Sgt. Pain took the call collect.  His friend was Corporal Jimmy, & Jimmy had just wrecked his car, a GTO, same as Pain’s.  Jimmy was having monogamy issues as well.  What sustains Sgt. Pain with a woman doesn’t work so well for Jimmy.  Sex alone could work for Pain.  It wasn’t enough for Jimmy.  Pain’s ex-, as Pain told Jimmy, managed to keep Pain at home with only good head.  Pain said to Jimmy “she scratched wherever it itched.”  But Jimmy said, talking about his own woman, “she scratches too much.”  Meaning:  Others.  Silence on the other line, at Pain’s end.  He was thinking about it.  “Since you mention it, what gave it away?”  Jimmy tried to get to the source. “It was down on me. We’re done in bed.  Because I got the PSD.”  “I see, I see.” But Pain still spoke, of course, about the car crash.  “Tell me,” he said, to Corporal Jimmy, “about the PSD.”  Jimmy said “It’s bad man, and it comes on hard and fast.”  Pain imagined something better, meaning, better than his own GTO.  Something faster.  Believed the woman was jealous of a new set of wheels.  Jimmy always put more time under the hood than under the covers.  “Well, man, how do you take it?”  Jimmy said “Barely, barely at all.”  Pain said, “She left you for this?” Jimmy said, “No.  I mean yes, maybe.  See, I got it.  I have it.  She left.  I can’t explain it.”  Then Pain said “Shit.  Maybe she’s jealous of your new PSD.”  Jimmy said, “if she’s jealous of us, meaning me and my PSD, she’s a goddamned fool.  There is no us.  It’s just me and the PSD.”  Pain of course knew full well what PTSD was.  But Jimmy had a new PSD.  Pain, who drove a GTO, was not to be outdone. As soon as the call ended, Pain  began calling every dealership in town. Not one of them carried the new PSD.



When Sgt. Pain (Ret.) worked part-time for his girlfriend’s brother’s moving company

Pain had always moved himself whenever he had to move from one place to another.  He failed to understand anyone who wouldn’t do it for themselves, no matter how much shit the dead-beat owned.  Still he agreed to work part-time for his girlfriend’s brother, who owned a small business, a moving company, named “2 Dudes in a flat bed” (“flat bed” written in two words, as they named, marketed, and painted it).  He needed the money.  He owed it to his brother-in-law after a bad night of poker.  So he agreed to help his girlfriend’s brother out, working part-time, moving dead-beats.  Hung-over, he met them at the property instead of riding out in the truck.  After some hassles at the gate outside the gated neighborhood, he showed up, about 20 minutes early.  The house was four stories, including the basement, and Pain walked the yards, checking it out.  The truck showed up, the girlfriend’s brother barking orders to the other two as they stepped out of the truck.  Inside, the sheer quantity of possessions and the sheer quantity and weight of the furniture failed to persuade Pain that people might, sometimes, need help moving.  Even if they paid him for it. The man who owned the home was an enemy, as far as Pain was concerned.  
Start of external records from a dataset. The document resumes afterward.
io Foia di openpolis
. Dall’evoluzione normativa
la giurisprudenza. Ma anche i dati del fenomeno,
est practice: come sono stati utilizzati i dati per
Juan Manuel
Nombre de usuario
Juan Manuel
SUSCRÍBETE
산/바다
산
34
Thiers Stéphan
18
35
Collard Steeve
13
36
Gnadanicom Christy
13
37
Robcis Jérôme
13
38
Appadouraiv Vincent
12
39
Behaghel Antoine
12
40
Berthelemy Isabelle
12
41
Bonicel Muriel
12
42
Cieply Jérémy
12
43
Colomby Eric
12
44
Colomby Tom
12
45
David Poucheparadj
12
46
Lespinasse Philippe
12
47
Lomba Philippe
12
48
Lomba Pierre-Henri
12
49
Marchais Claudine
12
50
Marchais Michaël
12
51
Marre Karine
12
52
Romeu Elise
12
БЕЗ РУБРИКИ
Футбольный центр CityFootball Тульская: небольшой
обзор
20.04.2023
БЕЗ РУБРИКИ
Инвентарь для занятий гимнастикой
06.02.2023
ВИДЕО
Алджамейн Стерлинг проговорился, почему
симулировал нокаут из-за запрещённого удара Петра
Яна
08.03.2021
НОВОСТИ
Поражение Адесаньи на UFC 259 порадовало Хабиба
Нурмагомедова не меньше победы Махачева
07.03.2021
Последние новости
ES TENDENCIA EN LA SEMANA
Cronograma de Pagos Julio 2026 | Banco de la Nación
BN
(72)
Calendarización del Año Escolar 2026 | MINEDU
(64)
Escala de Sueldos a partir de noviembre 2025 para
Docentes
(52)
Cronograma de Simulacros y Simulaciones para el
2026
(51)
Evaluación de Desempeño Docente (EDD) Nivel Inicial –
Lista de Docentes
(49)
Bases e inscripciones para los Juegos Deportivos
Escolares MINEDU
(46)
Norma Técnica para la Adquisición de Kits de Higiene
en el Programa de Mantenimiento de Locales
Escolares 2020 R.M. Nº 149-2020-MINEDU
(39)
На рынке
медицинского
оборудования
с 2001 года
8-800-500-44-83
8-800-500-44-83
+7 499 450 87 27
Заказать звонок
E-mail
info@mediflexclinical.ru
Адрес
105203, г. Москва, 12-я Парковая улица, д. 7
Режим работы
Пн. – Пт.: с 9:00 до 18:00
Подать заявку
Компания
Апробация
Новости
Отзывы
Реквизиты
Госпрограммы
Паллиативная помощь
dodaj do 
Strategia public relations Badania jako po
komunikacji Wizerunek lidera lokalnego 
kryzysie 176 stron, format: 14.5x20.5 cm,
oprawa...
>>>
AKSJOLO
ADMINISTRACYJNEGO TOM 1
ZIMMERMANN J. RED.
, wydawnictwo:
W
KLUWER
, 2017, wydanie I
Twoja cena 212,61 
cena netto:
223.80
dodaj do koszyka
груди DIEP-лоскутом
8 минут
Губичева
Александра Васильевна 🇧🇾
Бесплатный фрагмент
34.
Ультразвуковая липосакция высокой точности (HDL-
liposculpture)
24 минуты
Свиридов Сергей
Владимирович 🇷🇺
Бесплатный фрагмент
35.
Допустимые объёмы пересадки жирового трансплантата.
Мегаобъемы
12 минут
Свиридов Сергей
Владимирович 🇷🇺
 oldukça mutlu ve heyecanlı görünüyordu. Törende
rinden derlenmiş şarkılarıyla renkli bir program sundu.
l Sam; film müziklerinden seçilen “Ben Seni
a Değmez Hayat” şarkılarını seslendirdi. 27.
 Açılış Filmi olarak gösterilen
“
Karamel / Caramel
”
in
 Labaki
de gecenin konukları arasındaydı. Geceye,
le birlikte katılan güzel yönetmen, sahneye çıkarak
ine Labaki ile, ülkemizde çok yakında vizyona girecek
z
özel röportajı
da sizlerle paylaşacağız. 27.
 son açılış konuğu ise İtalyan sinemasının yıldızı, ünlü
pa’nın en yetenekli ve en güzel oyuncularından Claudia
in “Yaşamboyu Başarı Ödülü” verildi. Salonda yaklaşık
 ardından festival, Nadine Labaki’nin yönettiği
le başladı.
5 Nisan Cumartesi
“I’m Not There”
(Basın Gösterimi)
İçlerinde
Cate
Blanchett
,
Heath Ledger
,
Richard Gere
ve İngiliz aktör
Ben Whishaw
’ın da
Pain would come to adore the man, eventually.  It wasn’t on account of the man’s needs.  He had a 1.2 million-dollar home, full of possessions, and clearly he could not move it all himself.  It certainly wasn’t the wine cellar, which Pain helped pack wrapping bottles in cloth and paper, with names he could not pronounce.  The vineyards were unmanageable, but Pain had difficulty even getting “merlot” or “cabernet” or “tokay.”  
He knew “port” however.
It wasn’t on account of the wall of safari trophies, though Pain had an unspoken respect for anyone that had killed so much . . . life.  
“At least he can shoot,” Pain told another mover.  
When the owner stepped down to the second level, while Pain and others were wrapping art work by artists whose names Pain would never know, never even pronounce correctly, Pain asked,
“Who do I have to work for to own this much shit?”
“I don’t work for anyone,” the man said.  “People work for me.”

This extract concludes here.